Dataset entries:

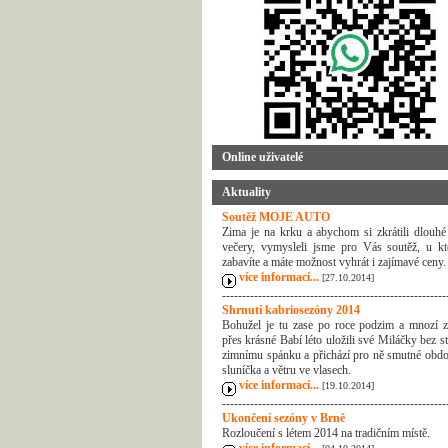
Online uživatelé
Aktuality
Soutěž MOJE AUTO
Zima je na krku a abychom si zkrátili dlouhé
večery, vymysleli jsme pro Vás soutěž, u kt
zabavíte a máte možnost vyhrát i zajímavé ceny.
více informací...
[27.10.2014]
--------------------------------------------------------
Shrnutí kabriosezóny 2014
Bohužel je tu zase po roce podzim a mnozí z
přes krásné Babí léto uložili své Miláčky bez s
zimnímu spánku a přichází pro ně smutné obdo
sluníčka a větru ve vlasech.
více informací...
[19.10.2014]
--------------------------------------------------------
Ukončení sezóny v Brně
Rozloučení s létem 2014 na tradičním místě.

# WORK ORDER:
Please set down, with no changes, the line that contains "[19.10.2014]" and all the lines after it until the entries end; write nothing besides them.

# SOLUTION TO THIS EXERCISE:
[19.10.2014]
--------------------------------------------------------
Ukončení sezóny v Brně
Rozloučení s létem 2014 na tradičním místě.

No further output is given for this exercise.